Treatment of Skin Infections with Concern for MRSA
Initial Management: Drainage First
For any abscess or purulent collection, incision and drainage is the cornerstone of therapy and should be performed whenever feasible, often sufficient alone for simple abscesses without antibiotics 1.
- Obtain cultures from purulent drainage before starting antibiotics to confirm MRSA and guide definitive therapy 2.
- Simple abscesses or boils may require only incision and drainage without antibiotics 1.
When to Add Antibiotics After Drainage
Add antibiotic therapy if any of the following are present 1:
- Severe or extensive disease (multiple sites) or rapid progression with associated cellulitis
- Signs of systemic illness (fever, tachycardia, hypotension)
- Comorbidities or immunosuppression (diabetes, HIV/AIDS, malignancy)
- Extremes of age
- Abscess in difficult-to-drain locations (face, hand, genitalia)
- Associated septic phlebitis
- Lack of response to incision and drainage alone
Outpatient Oral Antibiotic Selection
For Purulent Cellulitis (MRSA Coverage Required)
Clindamycin 300-450 mg PO three times daily is the preferred first-line option as it provides coverage for both MRSA and beta-hemolytic streptococci as a single agent 1, 2.
Alternative options include:
- TMP-SMX 1-2 double-strength tablets PO twice daily - highly effective for MRSA but does NOT reliably cover beta-hemolytic streptococci 1, 2.
- Doxycycline 100 mg PO twice daily - effective for MRSA but streptococcal coverage uncertain 1, 2.
- Minocycline 200 mg once, then 100 mg PO twice daily - may be more reliable than doxycycline or TMP-SMX when these fail 1, 3.

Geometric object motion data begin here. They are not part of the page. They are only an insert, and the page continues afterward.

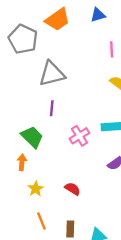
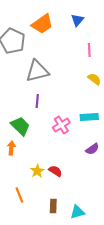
blue triangle: (98, 15) -> (77, 20), turned -32
yellow star: (36, 189) -> (37, 171), moved
orange line: (41, 221) -> (19, 195), moved

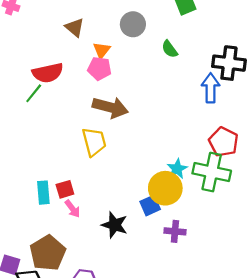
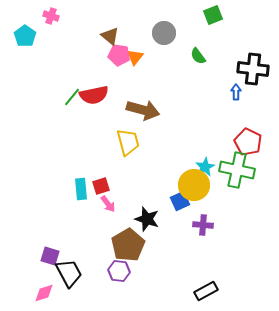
pink pentagon: (99, 68) -> (119, 55), moved
red semicircle: (48, 73) -> (94, 95), moved
blue arrow: (211, 88) -> (236, 92), size x0.6
brown pentagon: (48, 253) -> (128, 245), moved

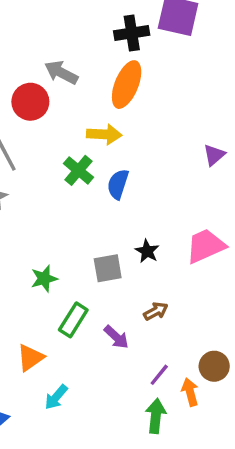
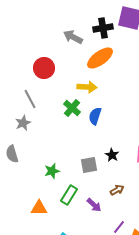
gray arrow: (61, 73) -> (73, 37), moved
orange ellipse: (127, 85) -> (100, 58), turned 32
orange triangle: (30, 358) -> (39, 208), moved, turned 36

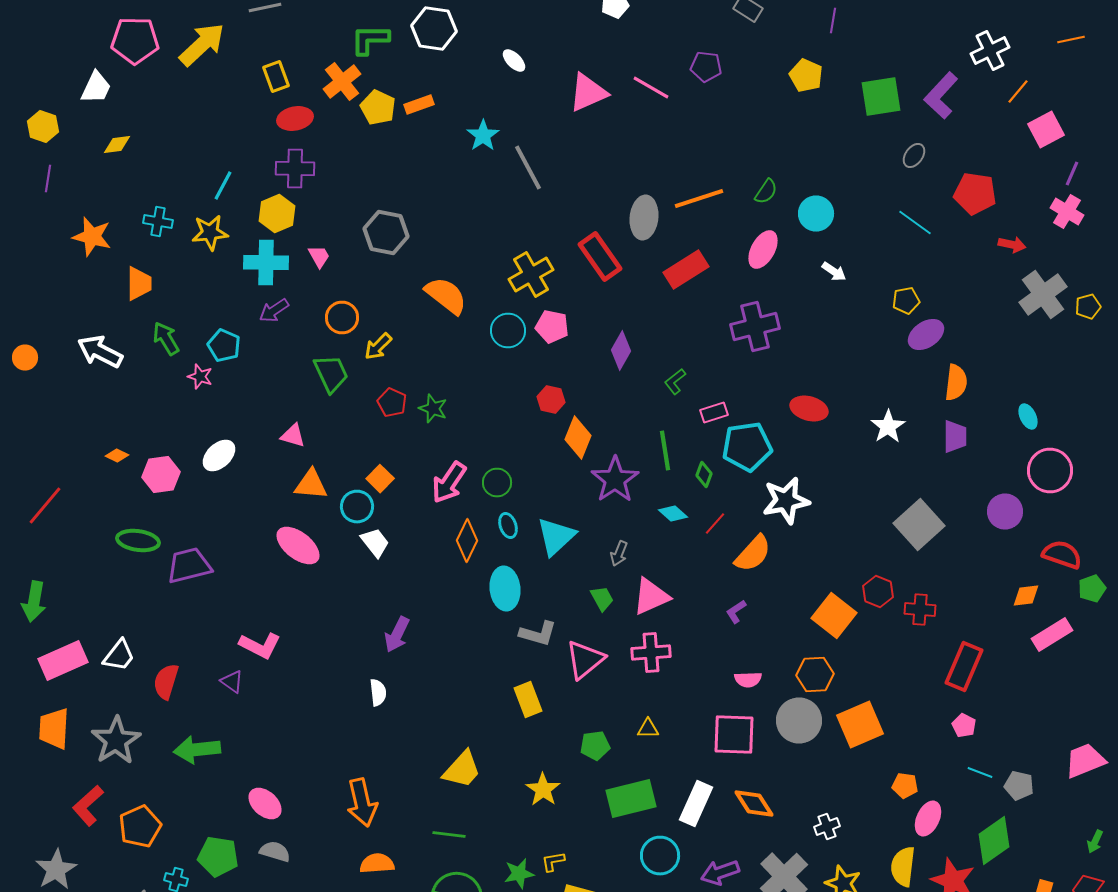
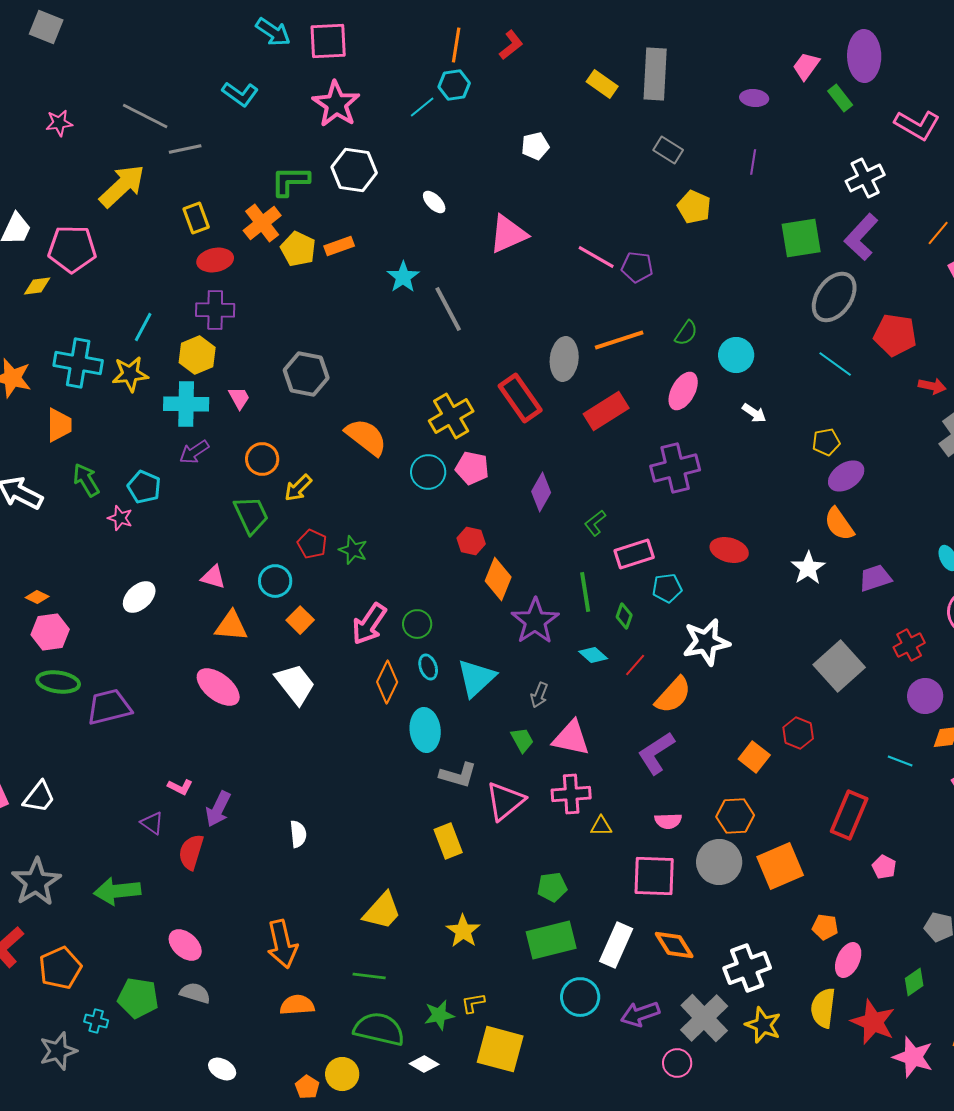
pink pentagon: (135, 40) -> (72, 249), moved
white cross: (990, 50) -> (865, 178), moved
purple pentagon: (706, 66) -> (637, 267), moved
yellow pentagon: (806, 76) -> (694, 207), moved
pink line: (651, 88) -> (596, 257), moved
gray ellipse: (914, 156) -> (834, 297), size x2.0
cyan cross: (158, 222) -> (78, 363), size x1.6
orange semicircle: (956, 382) -> (839, 524), moved, turned 138
pink rectangle: (714, 412) -> (634, 554), size x1.4
purple trapezoid: (955, 436) -> (875, 578), turned -108
cyan pentagon: (747, 446) -> (667, 588), size x0.6
pink hexagon: (161, 474) -> (50, 632), moved
cyan circle: (357, 506) -> (275, 581), moved
purple circle: (1005, 512) -> (925, 696), moved
white trapezoid: (375, 542) -> (295, 684), size x1.4
pink triangle: (651, 596) -> (571, 738), turned 36
red cross: (920, 610) -> (909, 645), moved, turned -32
purple L-shape: (736, 612) -> (656, 753), size x1.8
orange square: (834, 616) -> (754, 757), size x0.7
purple arrow: (397, 634) -> (218, 809), moved
pink L-shape: (260, 646) -> (180, 787), size x0.6
red rectangle: (964, 666) -> (849, 815), moved
red semicircle: (166, 682) -> (191, 852), moved
yellow triangle: (648, 728) -> (601, 826), moved
green pentagon: (595, 746) -> (552, 887), moved
cyan line: (980, 772) -> (900, 761), moved
white cross: (827, 826) -> (747, 968), size x1.8
green diamond: (994, 840) -> (914, 982), size x0.6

- Linezolid 600 mg PO twice daily - highly effective but significantly more expensive than alternatives 1, 2.
Critical caveat: When using TMP-SMX, doxycycline, or minocycline, consider adding a beta-lactam (amoxicillin 500 mg PO three times daily) if streptococcal infection cannot be excluded, as these agents have unreliable activity against beta-hemolytic streptococci 1.
For Non-Purulent Cellulitis
- Start with a beta-lactam alone (cephalexin 500 mg PO four times daily or dicloxacillin 500 mg PO four times daily) for empirical coverage of beta-hemolytic streptococci 1.
- Add MRSA coverage (clindamycin or TMP-SMX) if the patient fails to respond to beta-lactam therapy within 48-72 hours or has systemic toxicity 1.
Pediatric Dosing
- Clindamycin 10-13 mg/kg/dose PO every 6-8 hours (maximum 40 mg/kg/day) 1, 2.
- TMP-SMX: trimethoprim 4-6 mg/kg/dose PO every 12 hours - contraindicated in children <2 months and third-trimester pregnancy 1.
- Doxycycline 2 mg/kg/dose PO every 12 hours for children <45 kg - avoid in children <8 years of age 1.
- Linezolid 10 mg/kg/dose PO every 8 hours (maximum 600 mg/dose) 1.
Treatment Duration
- 5-10 days for uncomplicated MRSA skin infections 2, 4.
- 7-14 days for complicated infections 2, 4.
- Reassess clinically within 48-72 hours to ensure appropriate response 2.
Hospitalization and IV Therapy
Admit for IV antibiotics when 1, 4:
- Systemic toxicity or rapidly progressive infection despite appropriate oral antibiotics
- Penetrating trauma, injection drug use, or SIRS criteria met
- Prior MRSA colonization/infection with severe presentation
IV Antibiotic Options
- Vancomycin 15-20 mg/kg/dose IV every 8-12 hours is first-line for hospitalized patients 1, 2, 4.
- Linezolid 600 mg IV/PO twice daily - equivalent efficacy to vancomycin for MRSA skin infections with cure rate of 79% 1, 5.
- Daptomycin 4 mg/kg/dose IV daily - FDA-approved for complicated skin and skin structure infections caused by MRSA 6.
For severe cellulitis requiring both MRSA and broad Gram-negative coverage, use vancomycin plus piperacillin-tazobactam 4.
Critical Pitfalls to Avoid
- Never use beta-lactam antibiotics alone when MRSA is suspected - they have zero activity against MRSA 4, 7.
- Never use rifampin as monotherapy or adjunctive therapy for skin infections - resistance develops rapidly and no benefit demonstrated 1, 7.
- Do not use TMP-SMX or tetracyclines alone for non-purulent cellulitis - they will miss streptococcal coverage, the most common cause of typical cellulitis 4, 7.
- Clindamycin resistance testing is essential - inducible clindamycin resistance should preclude its use in serious infections 1.
- Failure to drain abscesses leads to treatment failure regardless of antibiotic choice 4, 7.
- Clostridium difficile-associated disease occurs more frequently with clindamycin compared to other oral agents 1.